I’m doing the story, but I rushed to get all characters, so I had a lot of side quests piled up that I wanted to work through first.
I’ve only played Monster Hunter Tri, Rise and Wilds, so my exposure to each era of Monster Hunter is limited, but Rise is my favorite of the three. It has all the benefits of the new games with the quest structure of the old games, which is a big win my book. It has its downsides (Spiribirds…) but I’d recommend it over Wilds.
Not sure what to say about World of Light. Most annoying battle effects can be negated with Spirits and if nothing else works, you can always lower the difficulty. I play on hard, but will absolutely lower it for fights like Akuma.


I finally get to continue the story of Xenoblade X as all side quests up to level 60 are taken care of at last! The Red Lobster quest is very demoralizing. It’s no wonder I only found just under half, the other half doesn’t appear until you get the first 49! So if you try to do this without a guide and thoroughly comb through every nook and cranny of the city, your reward is getting to do it all over again. If all of the lobsters were available from the start this would just be a normal, tedious quest.

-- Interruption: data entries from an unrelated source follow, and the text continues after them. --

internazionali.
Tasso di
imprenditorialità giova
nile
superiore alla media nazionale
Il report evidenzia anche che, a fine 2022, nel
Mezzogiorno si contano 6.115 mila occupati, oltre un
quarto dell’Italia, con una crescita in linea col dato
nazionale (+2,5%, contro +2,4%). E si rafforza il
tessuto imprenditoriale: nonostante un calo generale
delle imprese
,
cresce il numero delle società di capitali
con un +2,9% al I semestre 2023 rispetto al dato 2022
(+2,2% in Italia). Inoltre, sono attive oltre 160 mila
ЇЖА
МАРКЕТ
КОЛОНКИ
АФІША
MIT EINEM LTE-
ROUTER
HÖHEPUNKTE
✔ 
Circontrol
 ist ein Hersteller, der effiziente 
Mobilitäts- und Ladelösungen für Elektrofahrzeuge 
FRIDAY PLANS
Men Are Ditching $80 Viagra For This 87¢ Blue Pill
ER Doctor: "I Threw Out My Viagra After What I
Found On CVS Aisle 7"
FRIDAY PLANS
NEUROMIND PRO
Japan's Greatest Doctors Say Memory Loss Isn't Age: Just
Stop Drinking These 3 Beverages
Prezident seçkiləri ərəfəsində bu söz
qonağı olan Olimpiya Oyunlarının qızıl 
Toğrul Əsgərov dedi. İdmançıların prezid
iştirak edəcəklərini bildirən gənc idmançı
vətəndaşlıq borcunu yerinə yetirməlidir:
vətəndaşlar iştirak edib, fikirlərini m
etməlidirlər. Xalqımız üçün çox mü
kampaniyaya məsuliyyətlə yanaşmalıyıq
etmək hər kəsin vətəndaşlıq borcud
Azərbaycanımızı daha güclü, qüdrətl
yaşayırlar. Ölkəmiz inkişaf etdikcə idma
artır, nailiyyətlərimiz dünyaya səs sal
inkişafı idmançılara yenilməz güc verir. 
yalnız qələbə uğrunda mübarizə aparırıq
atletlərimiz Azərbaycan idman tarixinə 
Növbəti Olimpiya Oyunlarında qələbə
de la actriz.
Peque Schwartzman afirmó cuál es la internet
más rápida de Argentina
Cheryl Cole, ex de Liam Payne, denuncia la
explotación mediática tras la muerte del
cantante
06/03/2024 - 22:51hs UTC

In the late endgame, the lack of any kind of combat log becomes a real problem. There are some rare cases in which I engage a tyrant and just instantly die and I have no idea what even happened. The enemy list in the game shows their stats and resistances, but not what they do.
In Monster Hunter Wilds, I recently realized I really don’t need most of the extra rewards you get from Tempered monsters in the field, so I’ve switched over to grinding materials from lower ranked regular monsters via the quest list. My wishlist is finally shrinking at a visible pace!
I’m about to finish Wild Arms 2. I recently finished adding all regular enemies to the compendium and fought the optional bosses. I wasn’t able to beat one of them because it would just require too much grinding. If there’s one thing the game is missing, it’s a way to reduce incoming non-elemental damage. You have spells that can raise defense and resistance, but they do next to nothing!
I dug out Smash Bros. Ultimate again for the first time in years. I’ve been doing single character runs of World of Light pretty much exclusively since launch and a list randomizer decided to pick Captain Falcon for this eighth run.


I need a new Decapolice Prayer Circle, the old one clearly wasn’t working.
Did a little bit of everything this week.
Explored the desert area in Visions of Mana. It’s a good thing I like the style of the game, because there are long stretches where really nothing interesting is happening. But I was also really happy that Vuscav the turtle still makes the same weird sound that he did in Trials of Mana on the Super Nintendo. Back then I assumed the sound was bugged because it’s just so strange!
Did a little grinding in Monster Hunter Wilds, worried I got rusty after not playing for a few weeks. I’m fine, and I got two Lagiacrus Sapphires in a single hunt. I did complain a good year ago that this game made the rare drops too easy to get and they really overfixed that with the monster added in updates later. 1% carve, 2% quest reward, no other sources, I needed 13 to make all the equipment. Only one more…
Played some more Mario Kart World, Free Roam. Some of the challenges are really insane. I had to look up one of them because I didn’t even understand what my fingers were supposed to do to jump across multiple pillars sideways in a wall-ride.
In Fallout 3, I finally got the last part I needed for the Railway Rifle. I’ve picked up 800 Railway Spikes so far, so I’m set for a long time. I don’t think I used this gun on my first attempt to play the game and the description says it can pin enemy limbs to the wall, which sounds fun.